Sunday, 13 January 2013

No.167 : War Witch

The 100 ‘W’ movie blog makes a welcome return to celebrate the many, many ‘W’ films nominated for this year’s Academy awards. We’ll begin with ‘War Witch’ before moving to the lighter charms of ‘Wreck It Ralph’ and then … Well that’s it, but what a haul eh? We showed them ‘Z’ fans - ‘Zero dark Thirty’ and that’s their lot!

‘War Witch’ is nominated in the ‘Best Foreign Language Film’ category and I have to say that it’ll be a good film that beats it - not that I plan to trawl through the ‘W’ initial free Norwegian entry for one.

The film follows the terrible struggles of Komona who lives in a war torn, but unspecified African country. We open with the 14 year old in the late stages of a pregnancy and she relates the trials of her last two years to her unborn child.

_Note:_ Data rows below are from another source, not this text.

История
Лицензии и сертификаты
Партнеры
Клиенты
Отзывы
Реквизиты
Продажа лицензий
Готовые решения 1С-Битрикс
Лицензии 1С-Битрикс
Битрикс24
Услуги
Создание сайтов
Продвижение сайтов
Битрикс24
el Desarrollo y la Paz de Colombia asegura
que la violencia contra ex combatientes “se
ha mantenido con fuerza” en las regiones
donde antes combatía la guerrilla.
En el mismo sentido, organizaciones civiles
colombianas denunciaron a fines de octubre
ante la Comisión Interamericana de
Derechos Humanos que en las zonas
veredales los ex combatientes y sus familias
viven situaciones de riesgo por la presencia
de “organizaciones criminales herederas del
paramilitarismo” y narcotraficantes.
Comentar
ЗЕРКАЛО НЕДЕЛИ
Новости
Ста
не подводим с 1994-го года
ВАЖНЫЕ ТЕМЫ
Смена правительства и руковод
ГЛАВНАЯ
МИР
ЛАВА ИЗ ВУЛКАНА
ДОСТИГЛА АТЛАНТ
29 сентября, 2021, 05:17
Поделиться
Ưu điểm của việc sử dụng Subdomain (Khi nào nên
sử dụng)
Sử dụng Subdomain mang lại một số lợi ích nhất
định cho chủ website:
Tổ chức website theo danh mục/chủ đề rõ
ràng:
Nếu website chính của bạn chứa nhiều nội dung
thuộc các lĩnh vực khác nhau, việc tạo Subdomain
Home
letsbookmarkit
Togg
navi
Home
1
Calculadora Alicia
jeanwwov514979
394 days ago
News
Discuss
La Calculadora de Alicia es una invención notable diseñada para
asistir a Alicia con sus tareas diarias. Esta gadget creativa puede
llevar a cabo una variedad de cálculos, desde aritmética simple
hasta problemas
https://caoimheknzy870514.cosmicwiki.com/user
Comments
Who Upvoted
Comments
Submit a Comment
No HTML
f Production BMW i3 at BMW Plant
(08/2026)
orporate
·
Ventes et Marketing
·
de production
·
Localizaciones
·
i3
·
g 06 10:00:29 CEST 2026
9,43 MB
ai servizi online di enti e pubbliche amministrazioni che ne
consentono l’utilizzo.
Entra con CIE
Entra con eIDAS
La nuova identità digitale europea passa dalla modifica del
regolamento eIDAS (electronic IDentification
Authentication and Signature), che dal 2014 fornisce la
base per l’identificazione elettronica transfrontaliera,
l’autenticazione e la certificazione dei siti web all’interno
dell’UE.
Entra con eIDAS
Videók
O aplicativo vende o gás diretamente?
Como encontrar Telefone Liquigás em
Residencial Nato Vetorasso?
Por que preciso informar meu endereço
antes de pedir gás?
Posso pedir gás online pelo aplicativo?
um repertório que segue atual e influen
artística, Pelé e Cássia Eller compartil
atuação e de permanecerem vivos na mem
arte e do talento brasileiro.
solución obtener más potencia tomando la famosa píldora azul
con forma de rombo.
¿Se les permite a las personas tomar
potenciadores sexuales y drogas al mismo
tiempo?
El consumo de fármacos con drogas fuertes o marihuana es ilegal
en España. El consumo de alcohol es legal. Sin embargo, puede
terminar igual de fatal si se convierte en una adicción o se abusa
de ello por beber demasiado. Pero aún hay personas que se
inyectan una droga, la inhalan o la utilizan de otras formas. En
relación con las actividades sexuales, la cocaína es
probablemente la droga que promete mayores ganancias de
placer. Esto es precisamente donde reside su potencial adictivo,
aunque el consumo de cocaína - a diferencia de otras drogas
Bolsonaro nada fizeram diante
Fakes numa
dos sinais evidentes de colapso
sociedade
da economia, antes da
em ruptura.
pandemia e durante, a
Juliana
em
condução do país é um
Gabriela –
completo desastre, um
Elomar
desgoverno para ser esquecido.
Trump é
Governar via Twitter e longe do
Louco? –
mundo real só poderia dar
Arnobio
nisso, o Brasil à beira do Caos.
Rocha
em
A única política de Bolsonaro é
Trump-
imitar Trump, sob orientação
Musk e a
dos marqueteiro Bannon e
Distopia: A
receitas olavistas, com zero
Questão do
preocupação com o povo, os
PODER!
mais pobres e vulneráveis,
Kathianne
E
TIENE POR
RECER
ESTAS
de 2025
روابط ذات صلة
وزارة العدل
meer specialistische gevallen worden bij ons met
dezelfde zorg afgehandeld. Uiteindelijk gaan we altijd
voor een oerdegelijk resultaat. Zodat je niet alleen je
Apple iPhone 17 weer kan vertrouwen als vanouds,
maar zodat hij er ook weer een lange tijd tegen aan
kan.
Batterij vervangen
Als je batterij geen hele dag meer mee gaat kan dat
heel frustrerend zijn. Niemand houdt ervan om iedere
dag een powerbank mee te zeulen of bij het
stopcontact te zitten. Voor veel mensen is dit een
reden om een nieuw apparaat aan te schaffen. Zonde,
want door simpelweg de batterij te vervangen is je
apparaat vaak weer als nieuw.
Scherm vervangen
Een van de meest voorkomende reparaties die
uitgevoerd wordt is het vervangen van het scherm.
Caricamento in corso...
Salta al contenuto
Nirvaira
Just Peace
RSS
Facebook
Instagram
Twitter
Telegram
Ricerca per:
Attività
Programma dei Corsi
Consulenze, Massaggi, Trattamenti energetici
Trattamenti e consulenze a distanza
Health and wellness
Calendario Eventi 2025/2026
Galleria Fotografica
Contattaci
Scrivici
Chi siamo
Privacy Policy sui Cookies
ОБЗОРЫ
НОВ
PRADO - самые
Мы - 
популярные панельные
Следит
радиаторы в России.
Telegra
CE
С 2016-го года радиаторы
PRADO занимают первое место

We flashback to her as a 12 year old as rebels attack her village and seize several children, including Kamora, to fight their war. As a way of severing her ties with the village they make her machine gun her own parents. She is reluctant at first, but soon lets fly when the parents are threatened with torture. She does come round to the idea quite quickly though, and I have to wonder if the parents regret not getting her that iPad for Christmas.

The rebels soon have the kids trained with AK47s and have them lead raids against government troops. In one early battle Komora is warned of an ambush by some ghosts and is thereafter feted as a ‘war witch’, a rare prize to the superstitious guerrillas. Her new status sees her treatment improve and she soon makes a friend in Magician, a pale skinned lad who makes necklaces and charms that deflect bullets which patently don’t work.

After a brutal battle Magician and Komona escape their warlord boss and after finding the required white cockerel they are married and enjoy a brief period of happiness. Needless to say this is short-lived and before long Komora is back being all witchy and being abused by her commander. Will she be able to escape with only an avocado and a razor blade? Will she find peace and safety and be able to rest the spirits that haunt her? Let’s hope so - I need some cheering up after this!

Despite the grim subject matter and subtitles I really liked this film. It is brutal, but as most of the violence happens off screen it’s your own imagination that fills in the blanks, which is usually worse. The harrowing scenes are more or less relentless, with each chink of light mercilessly snatched away by a gun or machete.

I liked the ‘Sixth Sense’ notion of Komona being able to see dead people and although the corpses looked like they were just a bit sloppy at plastering, it was spooky to see the soldiers on a battlefield being replaced by so many ghosts.

The two leads were great with no obvious acting going on - the pain, grinding poverty and inhumanity was brutally realised and it was almost as big an ordeal to watch as they clearly had making it. There were some brief moments of levity such as them getting drunk on hallucinogenic tree resin but it was all ruined by an engineered car accident to get undeserved compensation - I’m reporting this to the ABI (or local equivalent).

For me this was a brutal and authentic slice of life, and although not enjoyable it certainly kept my interest and delivered a few choice cuts along the way. Ouch!

Best Bit : What do you like in your avacado?